For most people who aren’t actively attempting to grow their families, there’s a good chance birth control plays a role in their lives. Specific methods are more numerous than ever, but most couples still opt for the pill, according to the Centers for Disease Control and Prevention. Not that there’s anything wrong with this; the pill has come a long way in term of safety and efficacy since it was approved for contraceptive use in 1960. Even still, remembering to take this prescription every day is a major inconvenience for those who don’t want to reproduce in the future. For these folks, permanent birth control is often more appealing.
Before anyone books a consultation appointment to eliminate their chances of procreating forever, they should get more familiar with the concept. Everything from your age to your relationship status to your budget matters when it comes to permanent birth control, and you don’t want to wind up in a position where you feel like you made a mistake. Before deciding to take the plunge, read up.
1. Both men and women have options
Birth control often ends up being the woman’s responsibility, but there’s no reason this has to be the case. She’s clearly the one who would get pregnant, but her partner also plays a pivotal role in the process. For this obvious reason, procedures exist for both men and women. The two most well-known types are tubal ligation (aka tying your tubes) for women and a vasectomy for men.
We’ll start with tubal ligation since it’s by far the more popular of the two. For this procedure, the surgeon makes two small cuts near the belly button to gain access to the fallopian tubes. According to MedlinePlus, the surgeon will then either cauterize the tubes or use a small band to clamp them shut. Once this happens, your ovaries are no longer able to release an egg into your uterus every month. In a slightly different type of procedure, surgeons will actually remove a portion or all of the fallopian tubes.

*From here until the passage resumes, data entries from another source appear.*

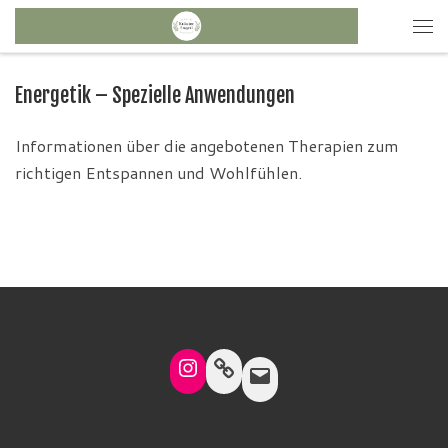
Energetik – Spezielle Anwendungen
Informationen über die angebotenen Therapien zum
richtigen Entspannen und Wohlfühlen.
Instagram
Link
Mail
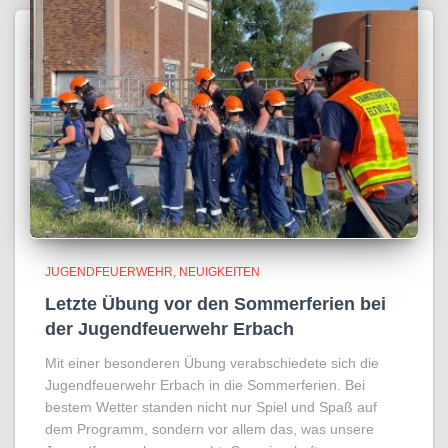
JUGENDFEUERWEHR
NEUIGKEITEN
Letzte Übung vor den Sommerferien bei
der Jugendfeuerwehr Erbach
Mit einer besonderen Übung verabschiedete sich die
Jugendfeuerwehr Erbach in die Sommerferien. Bei
bestem Wetter standen nicht nur Spiel und Spaß auf
dem Programm, sondern vor allem das, was unsere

With a vasectomy, the idea is sort of similar. The surgeon will make a small incision or puncture in the scrotum to gain access to the vas deferens, which supplies sperm to a man’s semen. The surgeon will next cut the vas deferens then clip or cauterize the ends. According to Mayo Clinic, the whole procedure takes 10 to 30 minutes. For married couples or long-term partners, this is often the best choice because, as Urology Care Foundation explains, it’s second only to abstinence for efficacy. But keep in mind, it’s not immediately effective. According to The New York Times, it’s usually best to wait for about six weeks.
2. Surgery isn’t the only way to go
In 2002, the FDA approved a product called Essure that blocks off a woman’s fallopian tubes without the need for incisions. It might sound confusing, but Bedsider explains the procedure is like a more involved pelvic exam that uses local anesthesia. The doctor uses a very small catheter to pass through the cervix, which allows access to the fallopian tubes. He or she uses the catheter to insert the devices, which are essentially small metal coils, into the patient’s tubes. Over time, scar tissue builds up around these coils to permanently block off the fallopian tubes.
The main caveat to keep in mind with this procedure is it takes time, usually about three months, for the tubes to become fully blocked. This means, women who opt for the procedure will still need to use an alternative birth control method in the interim. And it’s not wise to simply assume everything worked after three months. The same article from Bedsider says it’s critical to get an X-ray or MRI to confirm everything went as planned.